ABD destekli işgalci İsrail rejiminin Gazze yürüttüğü soykırımda şimdiye kadar 5 bini aşkın çocuk, 2 binden fazla kadın olmak üzere 14 binden fazla insan katledildi. Bununla birlikte çeyrek milyondan fa bir milyondan fazla insanın yerinden edildiği Gazze'de hayat durma noktasında. En temel yaşam malzemelerinin dahi girişine izin verilmediği bölgede yaşayan Müslümanlar temel yaşam haklarından dahi mahrum bırakılıyor.

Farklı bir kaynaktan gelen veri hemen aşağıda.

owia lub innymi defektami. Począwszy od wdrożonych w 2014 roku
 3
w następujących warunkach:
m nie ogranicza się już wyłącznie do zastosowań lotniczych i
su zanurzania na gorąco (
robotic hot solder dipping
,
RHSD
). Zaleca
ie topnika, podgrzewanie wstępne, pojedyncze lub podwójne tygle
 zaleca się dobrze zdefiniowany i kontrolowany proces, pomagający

Yaşanan trajedinin son bulması adına harekete geçen uluslararası kuruluşlar, İstanbul'da düzenledikleri toplantı ile "Mavi Marmara" gibi insani yardım malzemesi taşıyan yeni bir özgürlük filosunu harekete geçirmek için hazırlıklarını sürdürüyor.
Bahçelievler'de bulunan bir otelde düzenlenen toplantıya, dünyanın birçok ülkesinden resmi temsilciler, STK temsilcileri, hukukçular, ilmi heyet temsilcilerinin yanı sıra HÜDA PAR Genel Başkan Yardımcısı Abdullah Aslan ve İTTİHADUL ULEMA Genel Başkan Yardımcısı Suat yaşasın da katılım sağladı.
Arap dünyası başta olmak üzere birçok ülkeden STK ve resmi kurumlar, organizeli bir şekilde çalışma yürüterek Gazze'ye insani yardımların ulaşmasını hedefliyor.
Yakın zamanda detaylarının açıklaması beklenen filo ile ilgili toplantıya katılan farklı ülkelerden kurum temsilcileri, toplantıda yaptıkları konuşmalarda filoya destek vermek amacıyla yaptıkları çalışmalara değindi.
'Net bir tavır ortaya koymazsak yarın Şam'ın Diyarbakır'ın İstanbul'un çocukları da bu bombaların hedefi haline gelecektir'Programda bir konuşma yapan Mavi Marmara Derneği Başkanı Beheşti İsmail Songür, "Gazze'nin açık hava hapishanesi olarak adlandırıldığını ancak hapishanelerde bile uluslararası hukuka göre insani yaşam için gerekli malzemelerin verildiğini belirten Songür, "Şu anda Gazze'nin içerisinde bulunduğu durum açık hava hapishanesi değil bir soykırım kampıdır. Özellikle 2010 yılında yaşanan Mavi Marmara hadisesi ile beraber çok net bir şekilde şunu öğrendik. İsrail, Gazze'yi kuşatma altına alarak sadece Filistinlilerin değil tüm insanlığın huzurunu kaçırmaktadır. 2010 yılında işgal rejiminin Mavi Marmara'ya yaptığı saldırı sonrasında 10 kardeşimiz şehit oldu. Uluslararası Ceza Mahkemelerinde, Türkiye Mahkemelerinde, İspanya'da, Avrupa'da, İngiltere'de ve birçok noktada bir hukuk savaşı verdik. Üzülerek söylüyorum, israil aynı zamanda hukuk sistemlerince de korunduğuna şahit olduk. 7 Ekim sonrasında başlayan saldırılarda eğer net bir tavır sergilemezsek yarın Şam'ın, Diyarbakır'ın İstanbul'un çocukları da bu bombaların hedefi haline gelecektir." dedi.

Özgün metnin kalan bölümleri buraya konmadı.